We have tested the accuracies of several prediction methods on benchmark sets. After testing, ten methods have been selected according to their prediction accuracies, availability, how they can be integrated into a consensus method, and we tried to select methods that were based on different algorithm type. The selected methods are: HMMTOP, Membrain, Memsat-SVM, Octopus, Philius, Phobius, Pro, Prodiv, Scampi, TMHMM.
Then we searched with BLAST for each sequence in TOPDB against TOPDB database itself by the parameters of e-value 10-10. Hits were accepted if the following clauses all were true: i) the hit's length was above 80% of the query sequence's length; ii) all TM helices were covered in the homologous TOPDB entry by the alignment; iii) sequence similarity was above 40% within HSPs. Topology data of the homologous protein and the entry itself were used in the constrained prediction by mirroring their sequential positions according to the position of the HSPs.
The search engine of TOPDOM homepage has been also used to locate those domains/motifs in the human sequences that were found earlier conservatively on the same side of TMPs, and we used the position and topology localization of the result(s) as constraint(s).
The newly developed consensus prediction algorithm is based on the probabilistic framework provided by the hidden Markov model, therefore the HMMTOP method can be utilized for this task. Briefly, the results of the ten prediction methods together with the available 3D or experimental topology data can be applied in HMMTOP as weighted constraints to obtain the constrained consensus prediction result. The weights depend on the per-protein topology or topography accuracies of the methods. The results of the ith method are:
\(Pred_{i} = l_{1}, l_{2} ... l_{n}\), \(1\leq i\leq m\)
\(l_{j} \in {"I","M","O","L","U"}\), \(1\leq j\leq n\)
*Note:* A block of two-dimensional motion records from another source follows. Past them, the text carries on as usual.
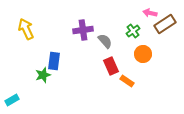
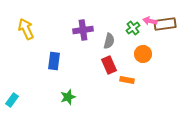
pink arrow: moved 8 px down
brown rectangle: rotated 25 degrees clockwise
green cross: moved 3 px up
gray semicircle: moved 4 px right; rotated 56 degrees clockwise
red rectangle: moved 2 px left, 1 px up
green star: moved 25 px right, 22 px down
orange rectangle: moved 1 px up; rotated 24 degrees counterclockwise
cyan rectangle: rotated 24 degrees counterclockwise
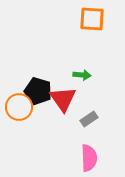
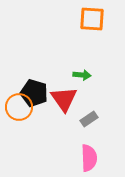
black pentagon: moved 4 px left, 2 px down
red triangle: moved 1 px right
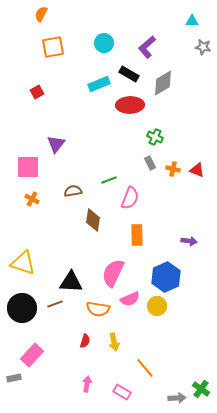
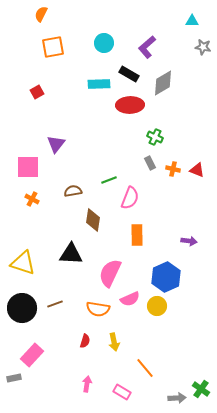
cyan rectangle at (99, 84): rotated 20 degrees clockwise
pink semicircle at (113, 273): moved 3 px left
black triangle at (71, 282): moved 28 px up
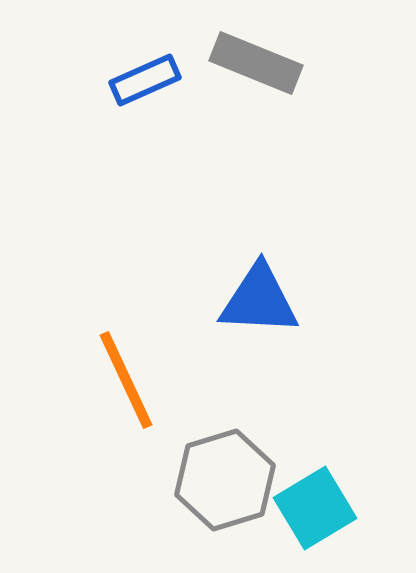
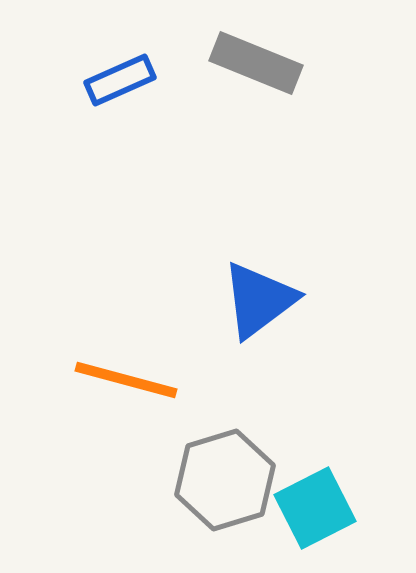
blue rectangle: moved 25 px left
blue triangle: rotated 40 degrees counterclockwise
orange line: rotated 50 degrees counterclockwise
cyan square: rotated 4 degrees clockwise
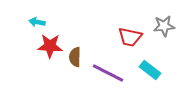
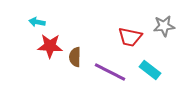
purple line: moved 2 px right, 1 px up
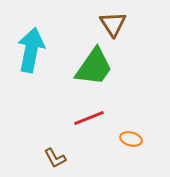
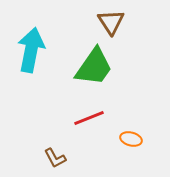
brown triangle: moved 2 px left, 2 px up
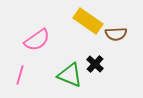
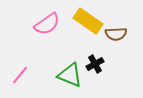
pink semicircle: moved 10 px right, 16 px up
black cross: rotated 18 degrees clockwise
pink line: rotated 24 degrees clockwise
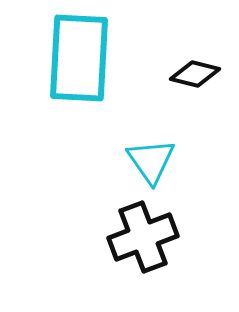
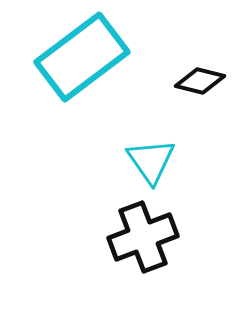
cyan rectangle: moved 3 px right, 1 px up; rotated 50 degrees clockwise
black diamond: moved 5 px right, 7 px down
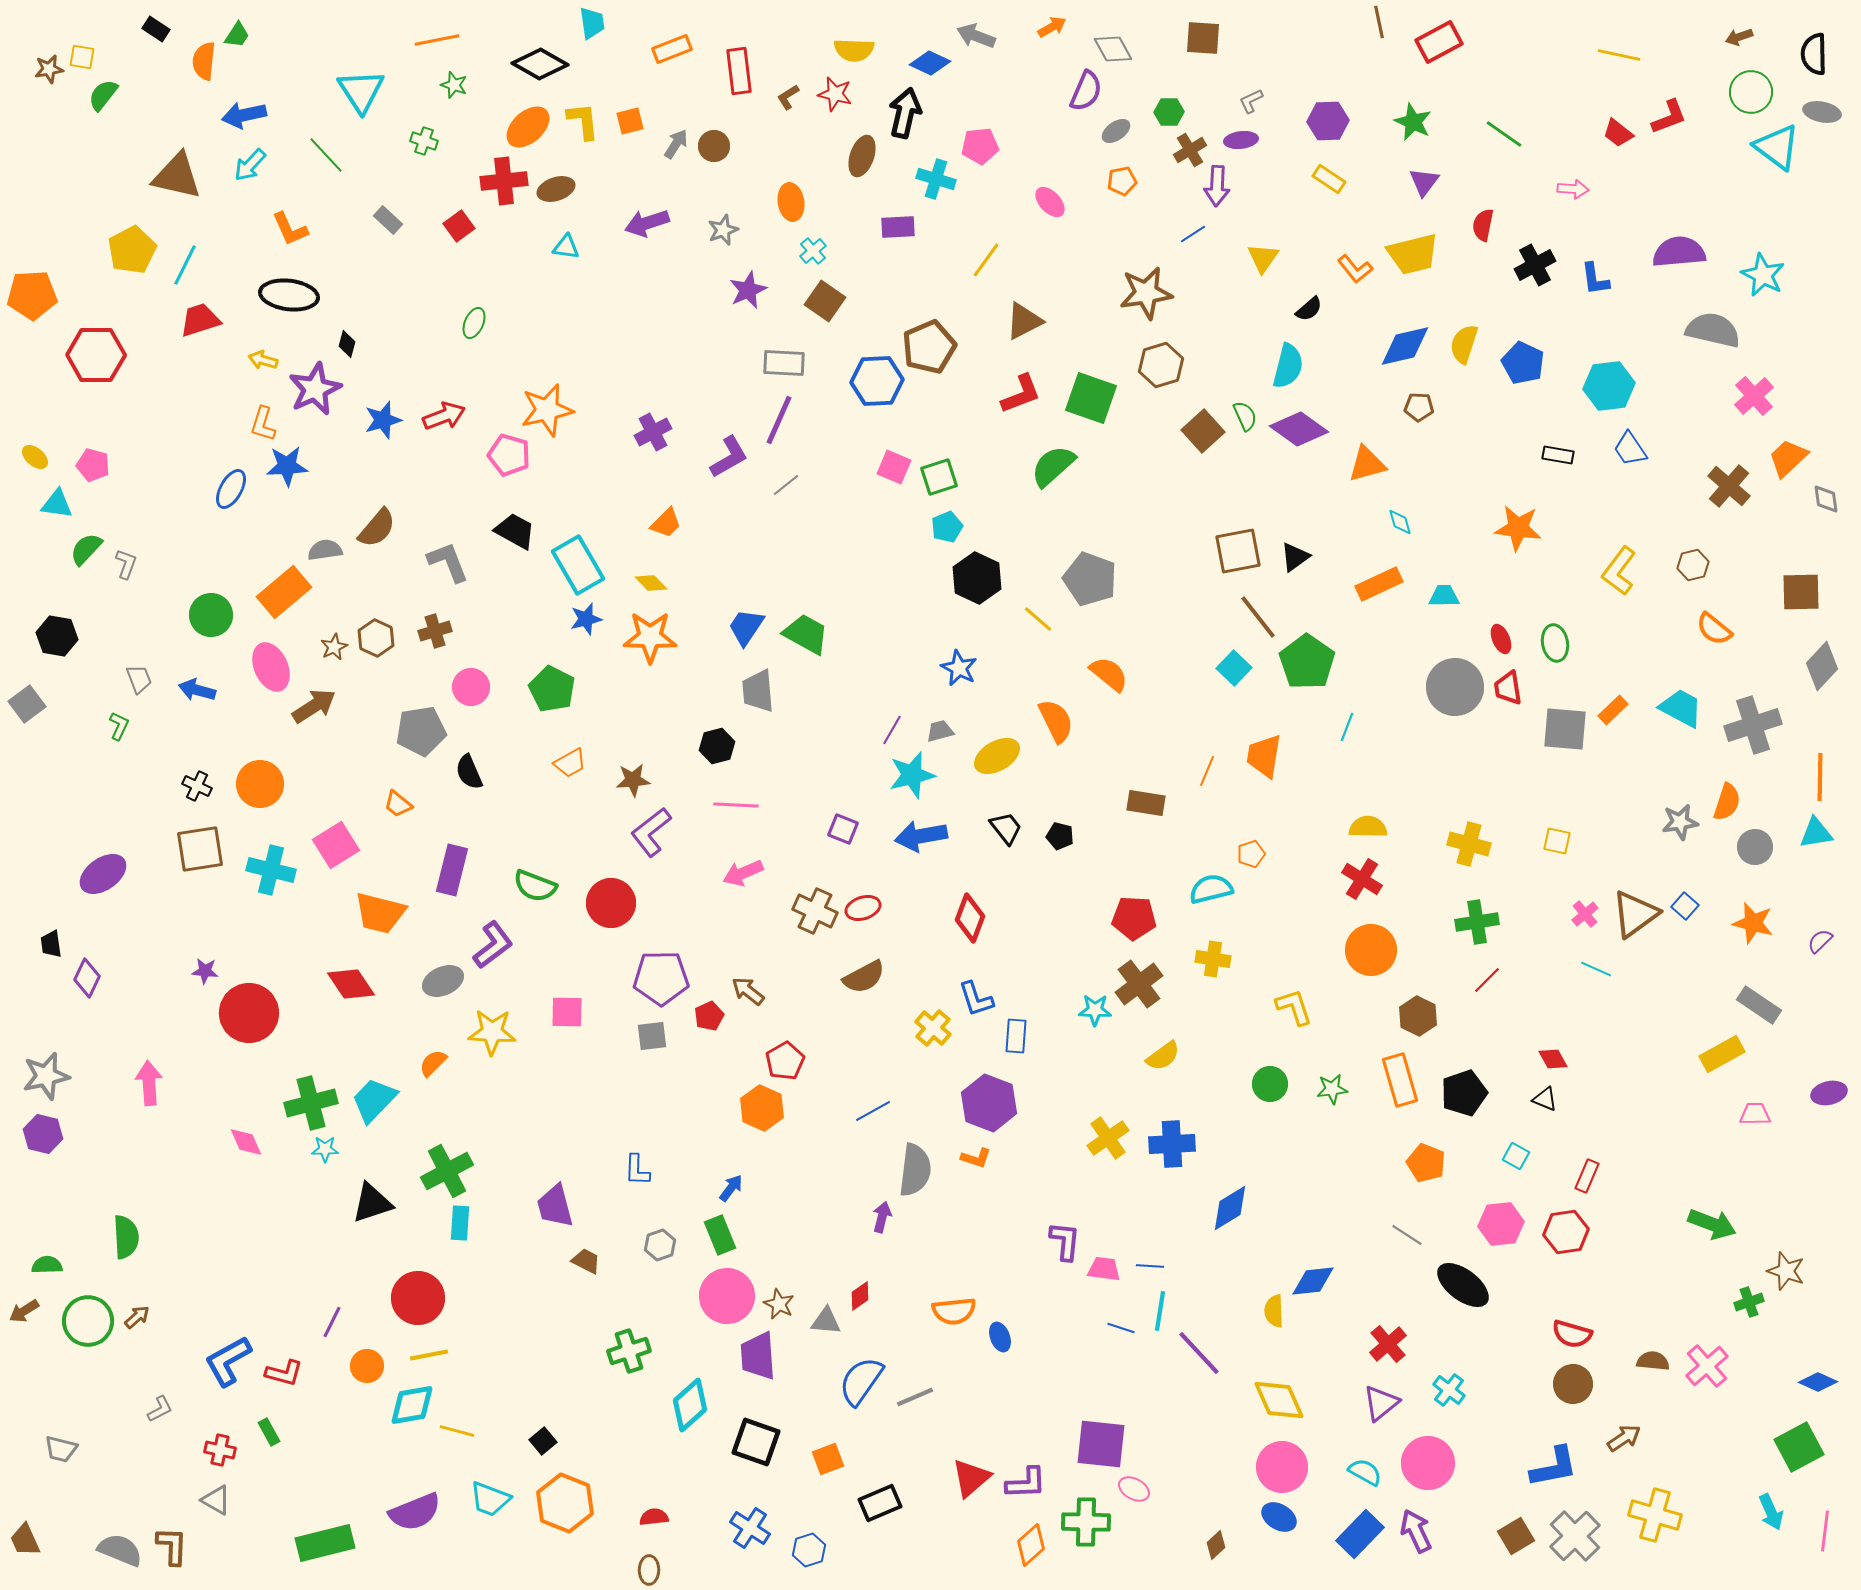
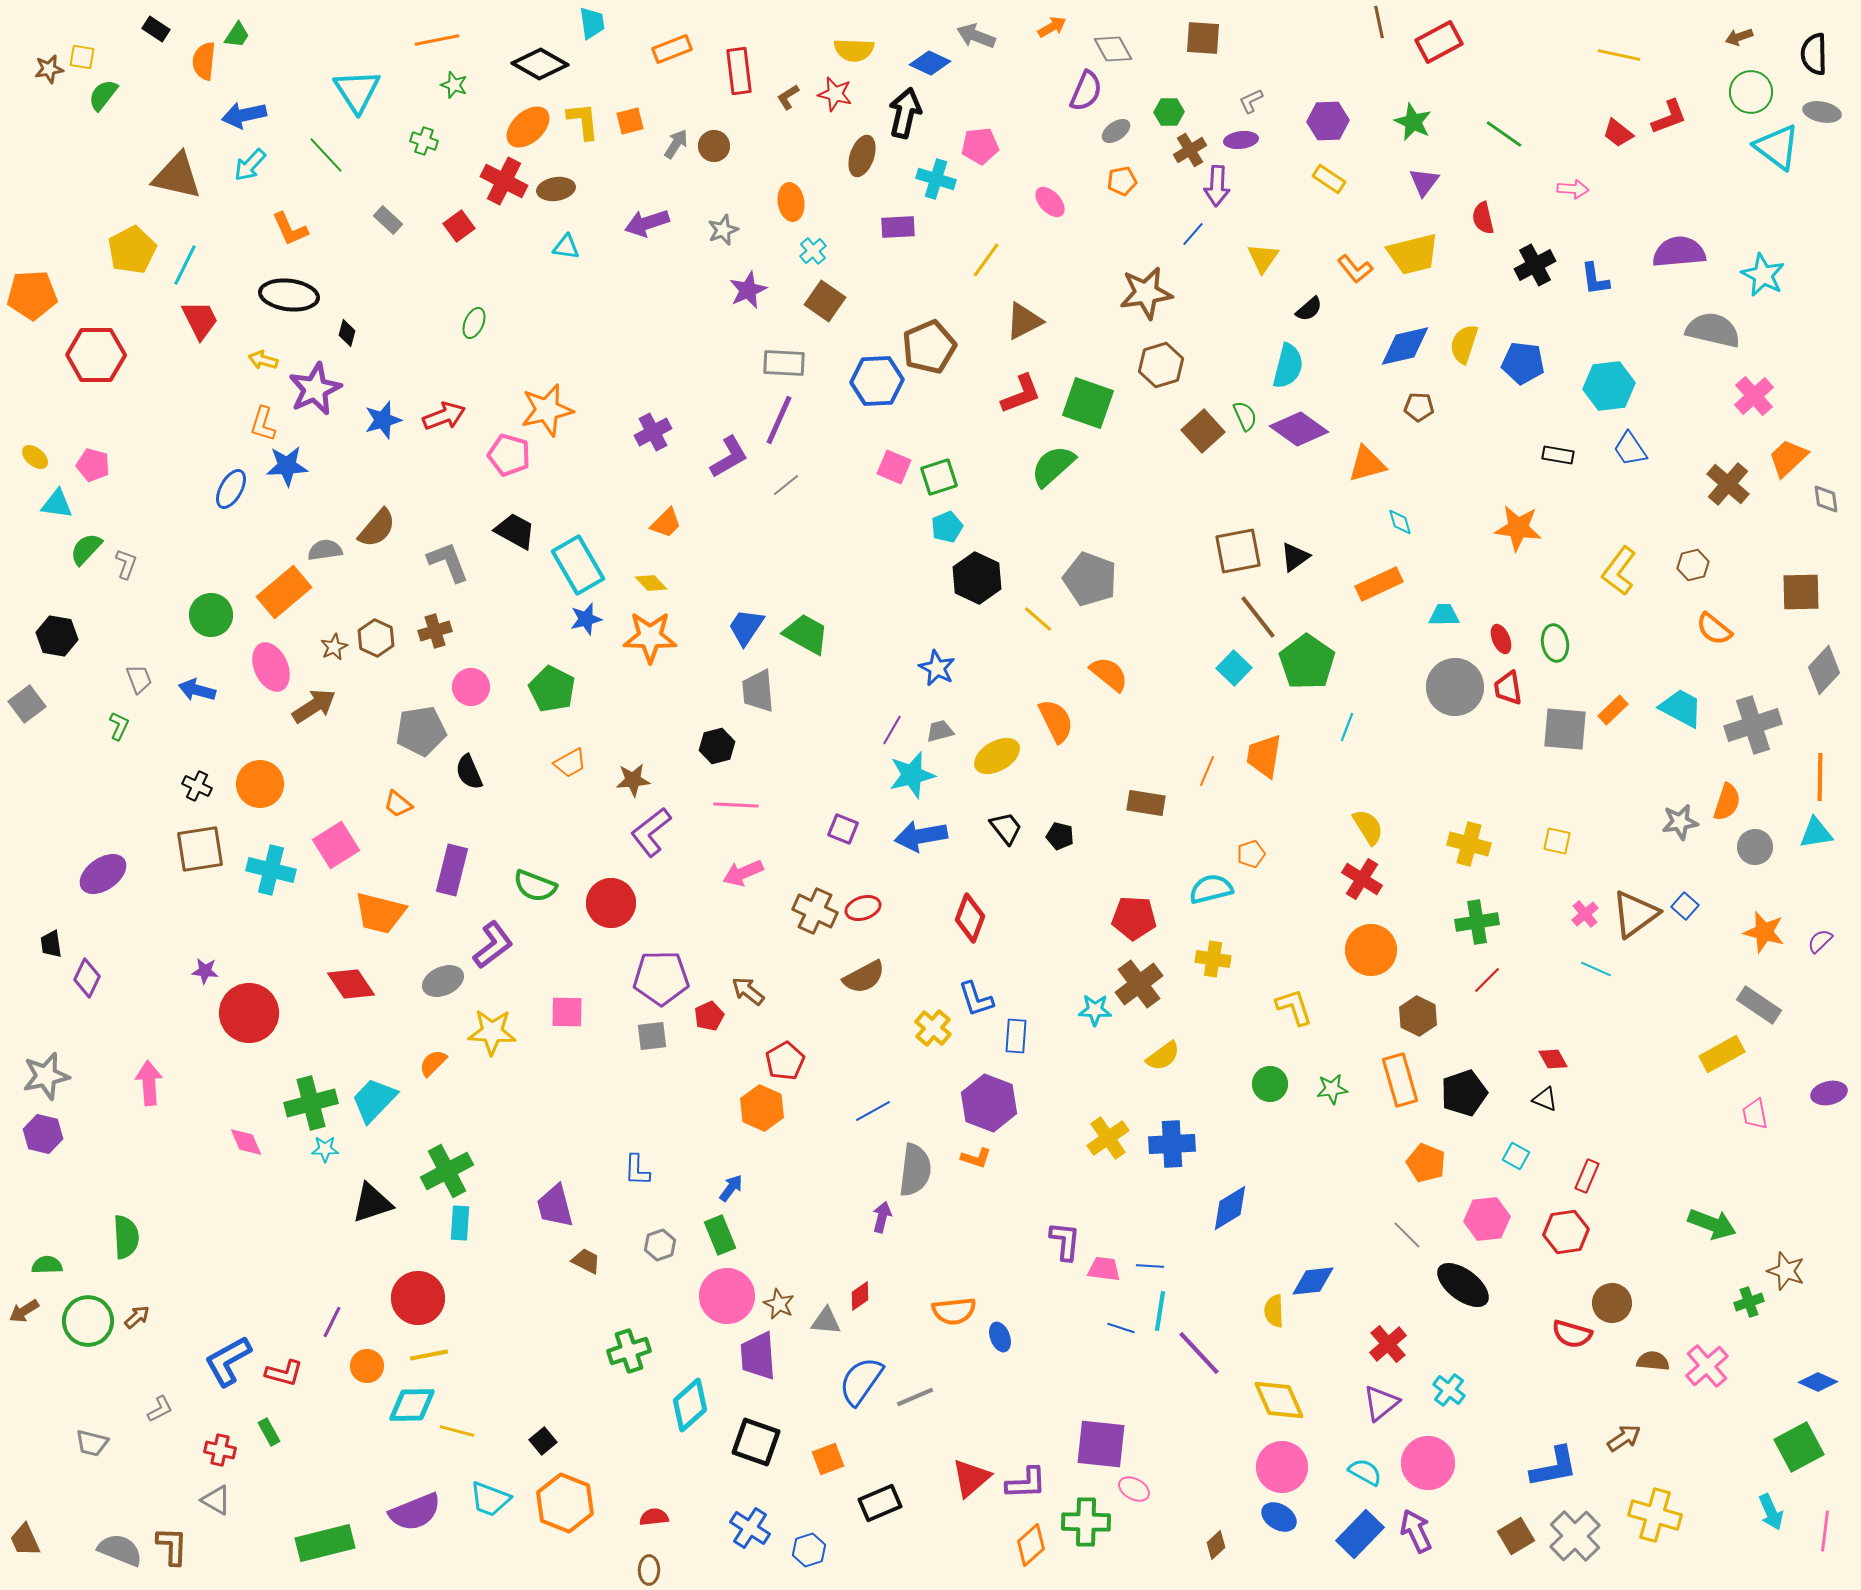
cyan triangle at (361, 91): moved 4 px left
red cross at (504, 181): rotated 33 degrees clockwise
brown ellipse at (556, 189): rotated 9 degrees clockwise
red semicircle at (1483, 225): moved 7 px up; rotated 24 degrees counterclockwise
blue line at (1193, 234): rotated 16 degrees counterclockwise
red trapezoid at (200, 320): rotated 81 degrees clockwise
black diamond at (347, 344): moved 11 px up
blue pentagon at (1523, 363): rotated 18 degrees counterclockwise
green square at (1091, 398): moved 3 px left, 5 px down
brown cross at (1729, 486): moved 1 px left, 2 px up
cyan trapezoid at (1444, 596): moved 19 px down
gray diamond at (1822, 666): moved 2 px right, 4 px down
blue star at (959, 668): moved 22 px left
yellow semicircle at (1368, 827): rotated 57 degrees clockwise
orange star at (1753, 923): moved 11 px right, 9 px down
pink trapezoid at (1755, 1114): rotated 100 degrees counterclockwise
pink hexagon at (1501, 1224): moved 14 px left, 5 px up
gray line at (1407, 1235): rotated 12 degrees clockwise
brown circle at (1573, 1384): moved 39 px right, 81 px up
cyan diamond at (412, 1405): rotated 9 degrees clockwise
gray trapezoid at (61, 1449): moved 31 px right, 6 px up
where \(m\leq 10\) (the ten prediction methods and zero, one or more 3D/experimental topology constraints), n is the length of the query sequence and the "I", "M", "O", "L", "U" labels correspond to cytoplasmic loops, membrane spanning segments, non-cytoplasmic loops, membrane re-entrant loops and unknown regions, respectively.
We calculated the per-protein topography (\(Acc_{Tpg}\)) and topology (\(Acc_{Top}\)) accuracies of each method on a "structure benchmark set", and used these values as weights for the constraints. (\(Acc_{Tpg}\)) was applied for those positions, where the prediction method resulted in transmembrane or re-entrant loops (label "M" or "L", respectively), otherwise (\(Acc_{Top}\)) was used (for label "I" and "O"). In the case of 3D orexperimental topology data, the weights were set to 20. In the case of prediction methods, the results of the given prediction were used as constraints, but only if the prediction was valid, i.e. it contains at least one transmembrane region:
\[W_{i,j} = \left\{ \begin{array}{lr} Acc_{Top}(i), \ \ if\ \ \ \ Pred_{i,j}\in {"I","O"} and \ type(j) = prediction \ method \\ Acc_{Tpg}(i), \ \ if\ \ \ \ Pred_{i,j}\in {"M","L"} and \ type(j) = prediction \ method \\ 20, \ \ if\ \ \ \ type(j) = experimental \ result \\ \end{array} \right. \]\( \ \ 1\leq i\leq m, \ 1\leq j\leq n\)
These weights were normalized to one in each sequential position, and were used as constraints in the HMM:
\(C_{j,k} = \cfrac{\sum\limits_{i=1}^{m} W_{i,j}\cdot\Delta (k, Pred_{i,j})}{\sum\limits_{k=1}^{m} \sum\limits_{i=1}^{m} W_{i,j}\cdot\Delta (k, Pred_{i,j})} \ \ 1\leq j\leq n, \ 1\leq k\leq N\)
where N is the number of states in the hidden Markov model and
\[\Delta (a,b) = \left\{ \begin{array}{lr} 1, \ \ if\ \ \ \ Label (S_{a})=b\\ 0, \ \ if\ \ \ \ Label (S_{a})\neq b\\ \end{array} \\ \right. \]\( \ \ 1\leq a\leq N, \ 1\leq b\leq \hat{N}\)
where \(\hat{N} \)= 4, the number of the main states (inside, outside, membrane and loop) and S denote states of the hidden Markov model. If Memsat-SVM or Octopus methods resulted in re-entrant loop regions, or re-entrant loop regions were used as 3D or experimental topology constraints, a modified architecture for HMMTOP algorithm was used, allowing the extra "language rule" for the hidden Markov model.